- Directed by: Lionel Rogosin
- Produced by: Lionel Rogosin
- Starring: Jim Collier, Rev. Gary Davis, Larry Johnson, Flo Kennedy, Rev. Frederick Douglas Kirkpatrick, Wendy Smith
- Cinematography: J. Robert Wagner
- Edited by: Ruth Schell
- Release date: 1970;
- Running time: 60 minutes
- Country: United States
- Language: English

= Black Roots (film) =

1970 film

Black Roots is a film produced and directed by American independent filmmaker Lionel Rogosin. The film gathers a number of African-American folk and blues musicians in a room, where they share stories and songs about the black experience in America. Film editor Carl Lerner is credited as an "associate producer"; and Alan Lomax, along with his daughter Anna, are credited as "musical consultants." Anna Lomax also has the credit of "assistant editor."

Lionel Rogosin reunited with Jim Collier two years later for Black Fantasy.

==Reception==
Blu-ray.com said the film, "is very much a film of its time, both in cinematic style and in subject matter.
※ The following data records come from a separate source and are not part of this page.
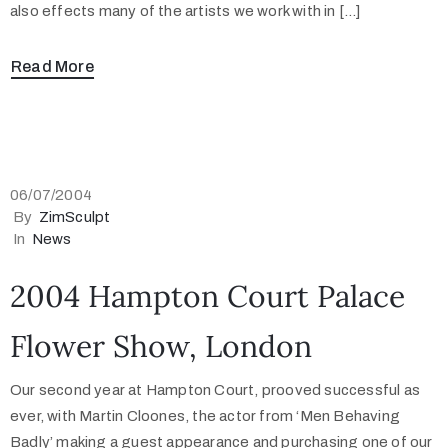
also effects many of the artists we work with in […]
Read More
06/07/2004
By
ZimSculpt
In
News
2004 Hampton Court Palace
Flower Show, London
Our second year at Hampton Court, prooved successful as
ever, with Martin Cloones, the actor from ‘Men Behaving
Badly’ making a guest appearance and purchasing one of our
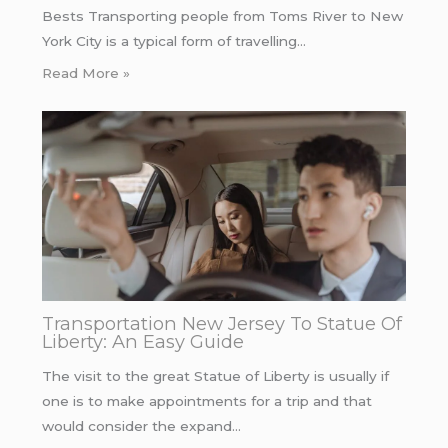
Bests Transporting people from Toms River to New
York City is a typical form of travelling…
Read More »
Transportation New Jersey To Statue Of
Liberty: An Easy Guide
The visit to the great Statue of Liberty is usually if
one is to make appointments for a trip and that
would consider the expand…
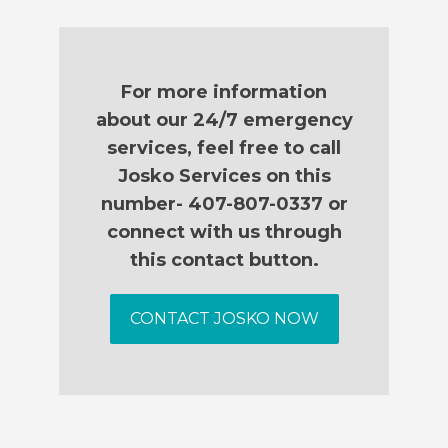
For more information
about our 24/7 emergency
services, feel free to call
Josko Services on this
number- 407-807-0337 or
connect with us through
this contact button.
CONTACT JOSKO NOW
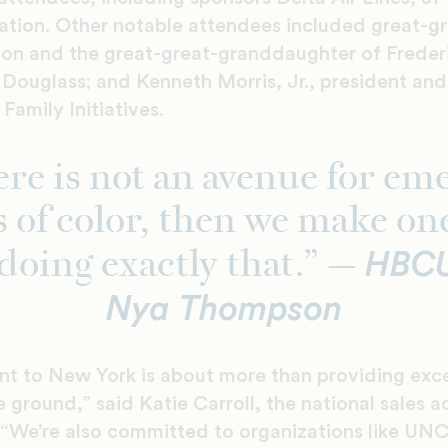
tion. Other notable attendees included great-g
on and the great-great-granddaughter of Freder
Douglass; and Kenneth Morris, Jr., president and
Family Initiatives.
here is not an avenue for em
s of color, then we make on
HBCU
doing exactly that.” —
Nya Thompson
t to New York is about more than providing excep
e ground,” said Katie Carroll, the national sales 
. “We’re also committed to organizations like UN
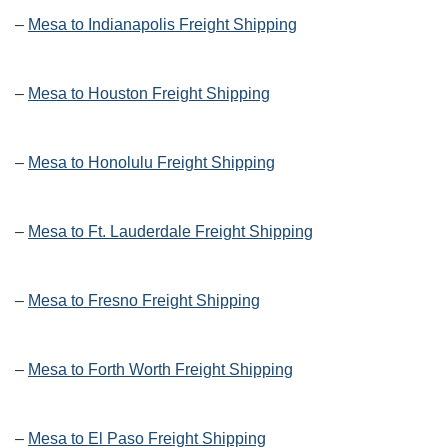
–
Mesa to Indianapolis Freight Shipping
–
Mesa to Houston Freight Shipping
–
Mesa to Honolulu Freight Shipping
–
Mesa to Ft. Lauderdale Freight Shipping
–
Mesa to Fresno Freight Shipping
–
Mesa to Forth Worth Freight Shipping
–
Mesa to El Paso Freight Shipping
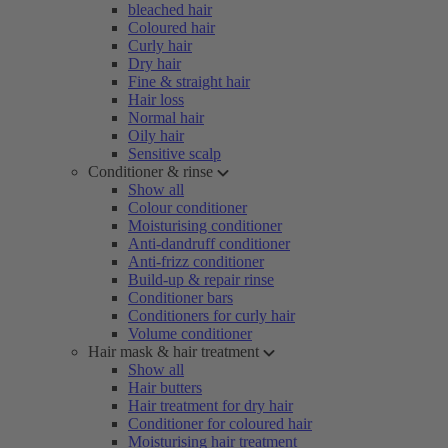
bleached hair
Coloured hair
Curly hair
Dry hair
Fine & straight hair
Hair loss
Normal hair
Oily hair
Sensitive scalp
Conditioner & rinse
Show all
Colour conditioner
Moisturising conditioner
Anti-dandruff conditioner
Anti-frizz conditioner
Build-up & repair rinse
Conditioner bars
Conditioners for curly hair
Volume conditioner
Hair mask & hair treatment
Show all
Hair butters
Hair treatment for dry hair
Conditioner for coloured hair
Moisturising hair treatment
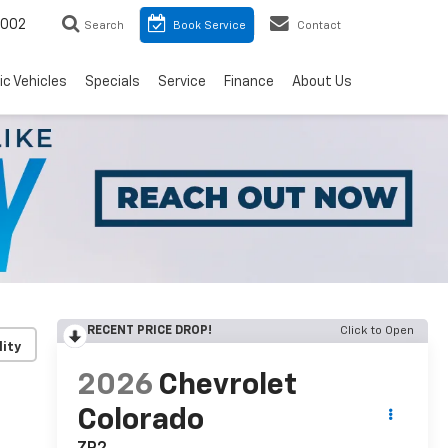
8002
Search
Book Service
Contact
ic Vehicles
Specials
Service
Finance
About Us
RECENT PRICE DROP!
Click to Open
lity
2026
Chevrolet
Colorado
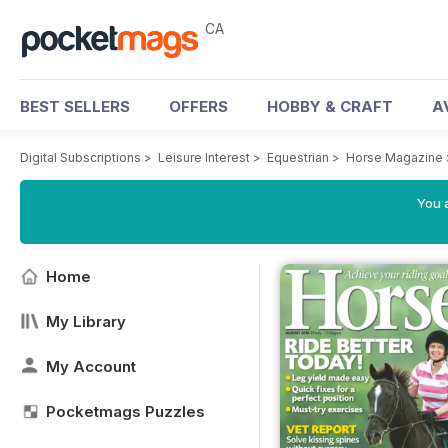
CA
BEST SELLERS
OFFERS
HOBBY & CRAFT
A
Digital Subscriptions
>
Leisure Interest
>
Equestrian
>
Horse Magazine
You a
Home
My Library
My Account
Pocketmags Puzzles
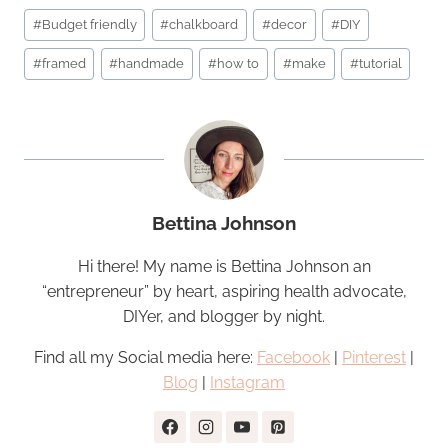
Post
#
Budget friendly
#
chalkboard
#
decor
#
DIY
Tags:
#
framed
#
handmade
#
how to
#
make
#
tutorial
Bettina Johnson
Hi there! My name is Bettina Johnson an
“entrepreneur” by heart, aspiring health advocate,
DIYer, and blogger by night.
Find all my Social media here:
Facebook
|
Pinterest
|
Blog
|
Instagram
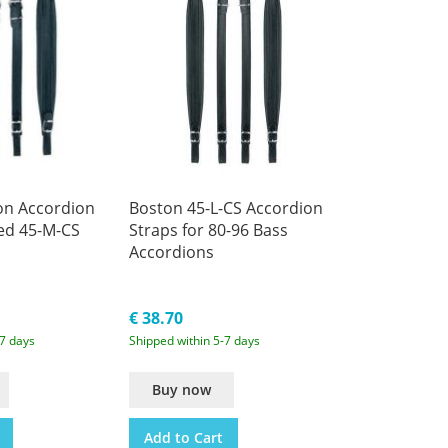
on Accordion
Boston 45-L-CS Accordion
ed 45-M-CS
Straps for 80-96 Bass
Accordions
€ 38.70
-7 days
Shipped within 5-7 days
Buy now
Add to Cart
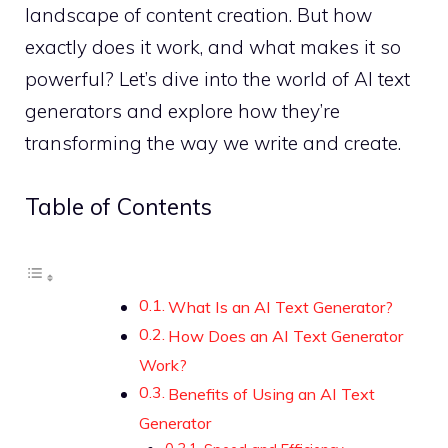
landscape of content creation. But how
exactly does it work, and what makes it so
powerful? Let’s dive into the world of AI text
generators and explore how they’re
transforming the way we write and create.
Table of Contents
What Is an AI Text Generator?
How Does an AI Text Generator
Work?
Benefits of Using an AI Text
Generator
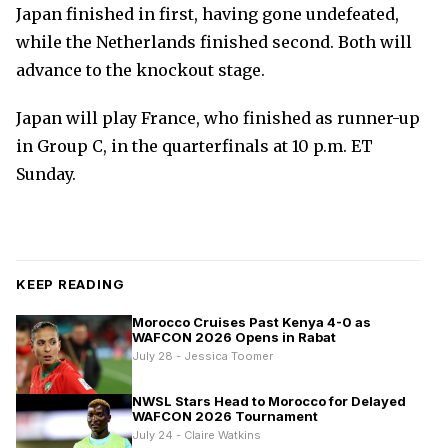
Japan finished in first, having gone undefeated,
while the Netherlands finished second. Both will
advance to the knockout stage.
Japan will play France, who finished as runner-up
in Group C, in the quarterfinals at 10 p.m. ET
Sunday.
KEEP READING
Morocco Cruises Past Kenya 4-0 as
WAFCON 2026 Opens in Rabat
July 28 - Jessica Toomer
NWSL Stars Head to Morocco for Delayed
WAFCON 2026 Tournament
July 24 - Claire Watkins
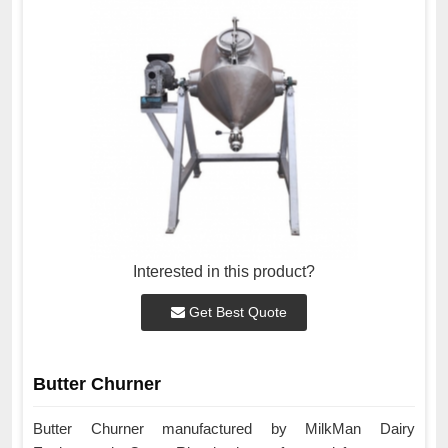
Interested in this product?
Get Best Quote
Butter Churner
Butter Churner manufactured by MilkMan Dairy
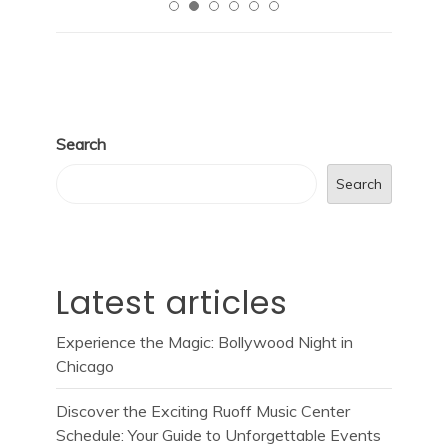
Search
Search
Latest articles
Experience the Magic: Bollywood Night in
Chicago
Discover the Exciting Ruoff Music Center
Schedule: Your Guide to Unforgettable Events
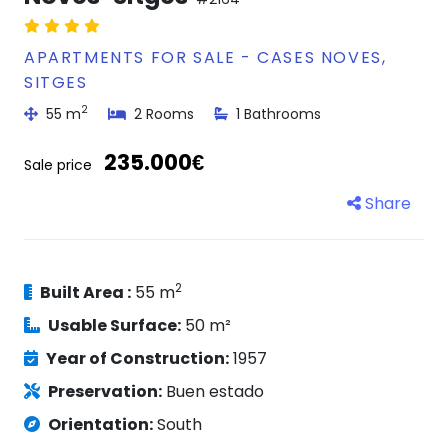
APARTMENTS FOR SALE - CASES NOVES,
SITGES
2
55 m
2 Rooms
1 Bathrooms
235.000€
Sale price
Share
2
Built Area :
55 m
Usable Surface:
50 m²
Year of Construction:
1957
Preservation:
Buen estado
Orientation:
South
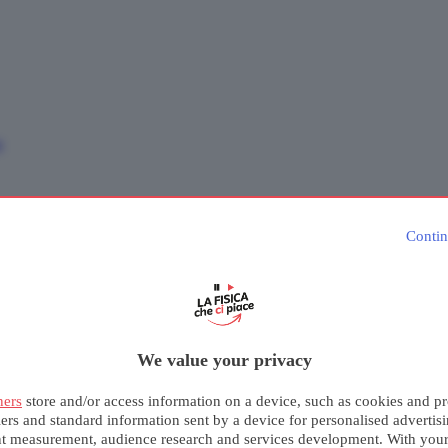
e
Contin
We value your privacy
ners
store and/or access information on a device, such as cookies and pr
iers and standard information sent by a device for personalised advertis
nt measurement, audience research and services development. With you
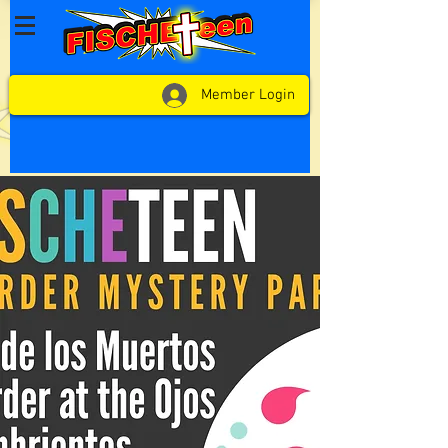
Member Login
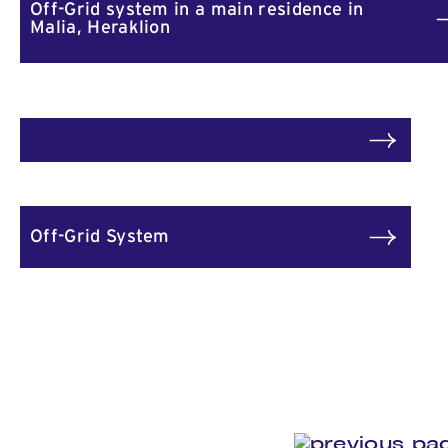
Off-Grid system in a main residence in
Malia, Heraklion
Off-Grid System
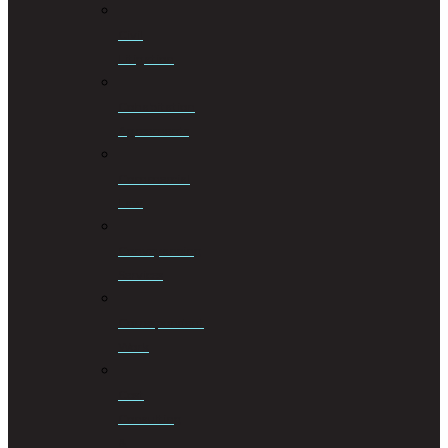
Civil
Litigation
Cohabitation
Agreements
Commercial
Law
Conveyancing
Services
Correspondent
Work
Cost
Consulting
&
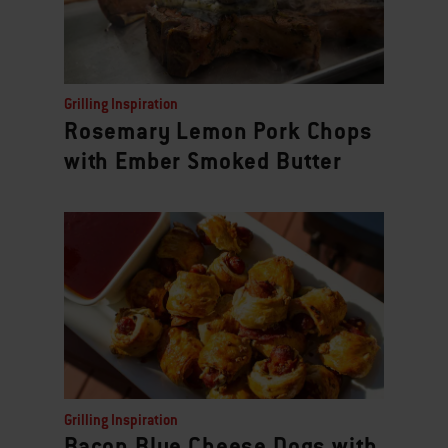
Grilling Inspiration
Rosemary Lemon Pork Chops
with Ember Smoked Butter
Grilling Inspiration
Bacon Blue Cheese Dogs with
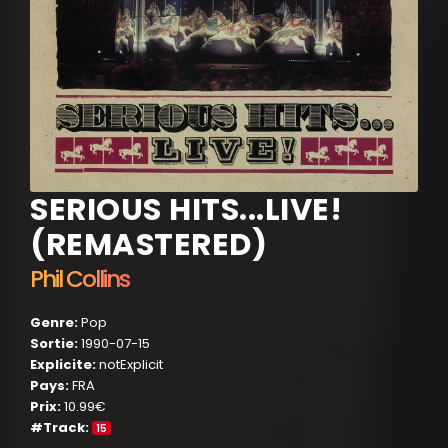
SERIOUS HITS...LIVE!
(REMASTERED)
Phil Collins
Genre:
Pop
Sortie:
1990-07-15
Explicite:
notExplicit
Pays:
FRA
Prix:
10.99€
#Track:
15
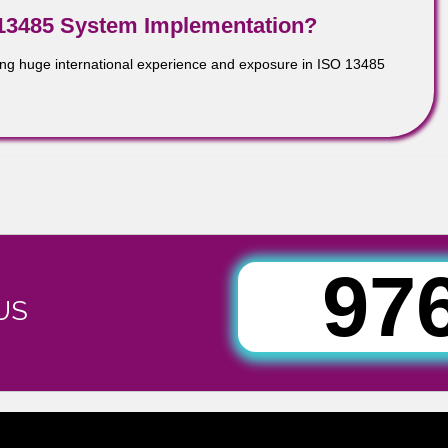
5:2003 as a good basis for addressing medical device design a
 staff understand what is expected of them and each other.
ISO 13485 System Implementation?
tion having huge international experience and exposure in ISO 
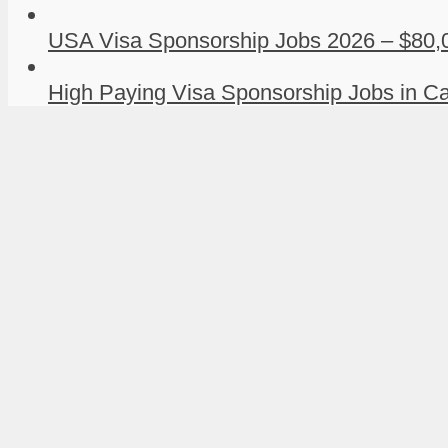
USA Visa Sponsorship Jobs 2026 – $80,0
High Paying Visa Sponsorship Jobs in Ca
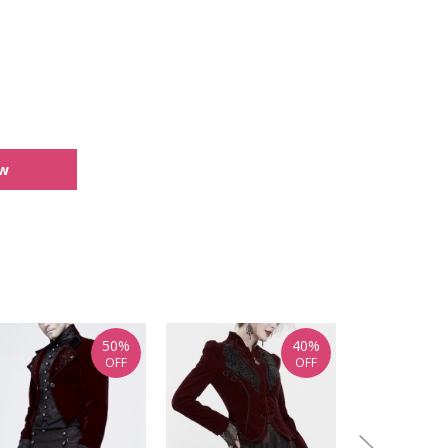
ew
50%
40%
OFF
OFF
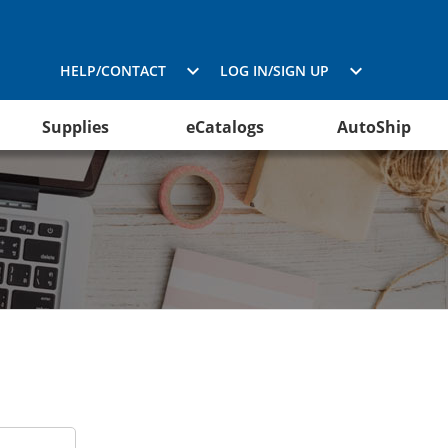
HELP/CONTACT
LOG IN/SIGN UP
Supplies
eCatalogs
AutoShip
With today's technology, a budding filmmaker could do far more logistically on Rogosin's limited budget, but few would have Rogosin's eye or his ability to get people to speak openly. Besides, Rogosin captured a socio-psychological landscape that has changed dramatically, just as New York's Bowery has evolved since the filmmaker spent weeks in its back alleys making friends with the regulars. Black Roots captures an essential perspective on America at the height of the civil rights movement. For that alone, it is worth seeing."